Alright this isn’t about food. Beverages will be tomorrow, pending beer review (that’s a pun).
Sucks is very nice.”
If you haven’t noticed, I am a strong supporter of free speech. I prefer to never censor anyone’s point of view or expression thereof, how else can I hope to know what is going on? There are times when certain language is inappropriate, or doesn’t fit the discussion, and at such times I will step in and point out why it is inappropriate, and were it to be over the top I might delete it, I’ve never had too but I’m aware that decision will have to be made one day. I would rather follow the advice of Abraham Lincoln, “Better to remain silent and be thought a fool than to speak out and remove all doubt.” and let others prove their intellect.
A number of things centering on the same topic came to me in the last day, so instead of writing about wines and beers or telling you about my new job at an organic farm, I’ll be making some points about censorship today.
My interest in censorship began at an appearance by Barry Hoffman, founder of Gauntlet magazine, at a Barnes and Nobles. Barry was speaking about censorship, and how his publications were protesting against it. Gauntlet discusses and reprints articles that have been censored in various publications, and by doing so has been censored (in the form of being banned) in a variety of markets. He brought up a statement by Larry Flynt, “Freedom of speech doesn’t protect speech you like; it protects speech you don’t like”.
I spend time and money supporting speech, some of which I don’t like, and some I have grown to like. Some of the artists I enjoy, I was originally interested in because they had been censored. Eminem and Everlast come to mind, two “rappers” with incredible messages and unique talents in word crafting. It was hard to follow their rap with words cut out on MTV, so I bought their albums. Salmam Rushdie, on the other hand, was given the opportunity to prove to me what a boring writer he is. You never know unless you investigate the subject yourself.
The other day, President Obama gave the commencement address to the graduating students of Ohio State University. In it, he instructed these apparently bright young university graduates, the leaders of tomorrow to not listen to voices that warn about government tyranny. I don’t care what your views are, the immediate image was “pay no attention to the man behind the curtain”. What kind of leader tells people to not listen to other points of view?
This morning, a friend who writes and edits Planet Princeton, an online news source focused on Princeton New Jersey, mentioned that the town is no longer indexing Planet Princeton on their website, using other sources for community news. Could this be because Planet Princeton remains independent, reporting from a neutral point of view, not just repeating anyone’s personal agenda? Yes. Recently a series of articles were criticized as being “negative”. Being “censored” in this fashion is a two edged sword. It is a badge of honor for a journalist to be singled out as reporting the inconvenient truth, but the loss in readership hurts. I’m thinking of putting together a QR code and pasting it on everything in town, starting with the police vehicles (Note to Princeton Police Department, my fingerprints are on record, have proof before you knock on my door).

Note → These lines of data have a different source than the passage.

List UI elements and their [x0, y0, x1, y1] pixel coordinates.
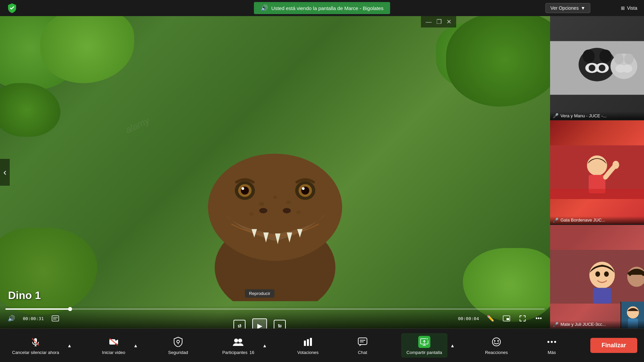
bottom-toolbar: Cancelar silenciar ahora ▲ Iniciar video…	[0, 328, 644, 362]
participant-thumb-vera[interactable]: 🎤 Vera y Manu - JUCE -...	[550, 16, 644, 120]
vera-name: Vera y Manu - JUCE -...	[560, 113, 606, 118]
gala-label: 🎤 Gala Bordenave JUC...	[550, 216, 644, 224]
grid-icon: ⊞	[621, 5, 625, 11]
participants-panel: 🎤 Vera y Manu - JUCE -...	[550, 16, 644, 328]
forward-30-button[interactable]: ↻30	[274, 320, 286, 328]
video-controls-row: 🔊 00:00:31 Reproducir	[5, 312, 545, 324]
more-section: Más	[537, 333, 567, 358]
more-options-button[interactable]: •••	[533, 312, 545, 324]
share-screen-options-chevron[interactable]: ▲	[449, 343, 456, 348]
fullscreen-button[interactable]	[517, 312, 529, 324]
svg-rect-40	[550, 41, 644, 95]
volume-button[interactable]: 🔊	[5, 312, 17, 324]
svg-point-20	[249, 212, 254, 216]
video-section: Iniciar video ▲	[97, 333, 139, 358]
voting-chart-icon	[302, 336, 314, 348]
gala-mic-off-icon: 🎤	[553, 218, 558, 223]
cancel-mute-button[interactable]: Cancelar silenciar ahora	[7, 333, 64, 358]
video-area: — ❐ ✕ alamy alamy	[0, 16, 550, 328]
start-video-label: Iniciar video	[102, 350, 125, 355]
video-off-icon	[108, 336, 120, 348]
annotate-pencil-button[interactable]: ✏️	[484, 312, 496, 324]
chat-label: Chat	[358, 350, 367, 355]
audio-section: Cancelar silenciar ahora ▲	[7, 333, 73, 358]
audio-options-chevron[interactable]: ▲	[66, 343, 73, 348]
svg-point-44	[612, 161, 619, 169]
security-shield-icon	[172, 336, 184, 348]
participants-button[interactable]: Participantes 16	[217, 333, 260, 358]
svg-point-61	[177, 340, 179, 343]
end-meeting-button[interactable]: Finalizar	[590, 338, 637, 353]
chat-section: Chat	[347, 333, 378, 358]
mini-player-button[interactable]	[500, 312, 513, 324]
time-elapsed: 00:00:31	[23, 316, 44, 321]
watermark-1: alamy	[124, 115, 151, 136]
reactions-label: Reacciones	[485, 350, 508, 355]
security-button[interactable]: Seguridad	[163, 333, 193, 358]
mate-mic-off-icon: 🎤	[553, 322, 558, 327]
window-controls: — ❐ ✕	[421, 16, 456, 27]
svg-point-11	[283, 208, 291, 213]
dropdown-arrow-icon: ▼	[581, 5, 585, 11]
svg-point-1	[208, 154, 342, 261]
more-label: Más	[548, 350, 556, 355]
reproducir-tooltip: Reproducir	[245, 289, 274, 298]
chat-bubble-icon	[357, 336, 369, 348]
mate-name: Mate y Juli JUCE-3cc...	[560, 322, 606, 327]
participant-thumb-mate[interactable]: 🎤 Mate y Juli JUCE-3cc...	[550, 225, 644, 328]
participants-section: Participantes 16 ▲	[217, 333, 268, 358]
mate-label: 🎤 Mate y Juli JUCE-3cc...	[550, 320, 644, 328]
participants-icon	[232, 336, 244, 348]
svg-point-76	[497, 340, 499, 342]
svg-rect-67	[310, 338, 312, 346]
svg-point-79	[554, 341, 556, 343]
cancel-mute-label: Cancelar silenciar ahora	[12, 350, 59, 355]
reactions-button[interactable]: Reacciones	[480, 333, 513, 358]
svg-point-19	[273, 195, 277, 199]
participant-thumb-gala[interactable]: 🎤 Gala Bordenave JUC...	[550, 120, 644, 224]
svg-rect-68	[358, 338, 367, 345]
share-screen-button[interactable]: Compartir pantalla	[401, 333, 447, 358]
start-video-button[interactable]: Iniciar video	[97, 333, 130, 358]
video-title-label: Dino 1	[8, 289, 41, 302]
svg-point-18	[286, 200, 291, 204]
video-controls-overlay: 🔊 00:00:31 Reproducir	[0, 306, 550, 328]
participants-options-chevron[interactable]: ▲	[261, 343, 268, 348]
restore-button[interactable]: ❐	[434, 17, 444, 26]
svg-rect-65	[304, 341, 306, 346]
svg-point-49	[604, 271, 609, 277]
svg-rect-59	[109, 339, 115, 345]
more-button[interactable]: Más	[537, 333, 567, 358]
speaker-icon: 🔊	[261, 4, 268, 12]
svg-rect-50	[593, 288, 611, 303]
vista-button[interactable]: ⊞ Vista	[621, 5, 637, 11]
video-options-chevron[interactable]: ▲	[132, 343, 139, 348]
screen-share-banner: 🔊 Usted está viendo la pantalla de Marce…	[254, 2, 390, 14]
leaf-decor-2	[40, 16, 134, 83]
rewind-10-button[interactable]: ↺10	[233, 320, 246, 328]
nav-left-button[interactable]: ‹	[0, 159, 10, 186]
progress-bar[interactable]	[5, 308, 545, 310]
close-button[interactable]: ✕	[444, 17, 453, 26]
vera-video	[550, 16, 644, 120]
svg-point-64	[238, 339, 242, 343]
play-pause-button[interactable]: ▶	[252, 318, 267, 328]
dino-scene: alamy alamy	[0, 16, 550, 328]
video-playback-controls: ↺10 ▶ ↻30	[233, 318, 286, 328]
progress-handle[interactable]	[68, 307, 72, 311]
share-screen-section: Compartir pantalla ▲	[401, 333, 456, 358]
svg-rect-66	[307, 339, 309, 346]
subtitles-button[interactable]	[49, 312, 61, 324]
chat-button[interactable]: Chat	[347, 333, 378, 358]
voting-button[interactable]: Votaciones	[292, 333, 324, 358]
minimize-button[interactable]: —	[424, 17, 434, 26]
svg-point-75	[494, 340, 495, 342]
banner-text: Usted está viendo la pantalla de Marce -…	[271, 5, 383, 11]
ver-opciones-button[interactable]: Ver Opciones ▼	[545, 3, 590, 13]
svg-point-5	[241, 187, 244, 190]
voting-label: Votaciones	[297, 350, 319, 355]
ver-opciones-label: Ver Opciones	[550, 5, 579, 11]
svg-rect-22	[52, 316, 59, 321]
progress-fill	[5, 308, 70, 310]
leaf-decor-5	[0, 228, 97, 315]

People can be oversensitive to censorship, but again, their voice is telling something. A complaint means to listen more closely, sometimes it’s a valid point. A few weeks ago a friend posted something and I asked if she had vetted her source. Her angry response was “don’t censor me”. The subject involved was very close to her heart, and she is not a journalist, so I may have needed to use a gentler approach. I don’t view questions as censorship, but a sensitive person may.
Censorship can have many forms, from blacking out text to banning a book to eliminating the author. Censorship can take the form of simply not carrying a product, as Walmart has done with music, or as in the case of Princeton not indexing a particular source. Censorship can be seen as the choices of news directors, what gets covered and what doesn’t. Censorship can be the process of alienating an activity, as was successfully done with smokers, to reduce their acceptance. Censorship can take the form of obfuscation, or of vilifying individuals with alternate points of view. This practice is insidious, and growing. From what I’ve seen lately as debating tactics, the last few have become popular. It’s one of the reasons I wrote this article. When discussing if a particular tactic was censorship, one argument was that since the publisher had not been shut down, he wasn’t being censored.
Don’t buy it. In any form, Censorship really does Suck.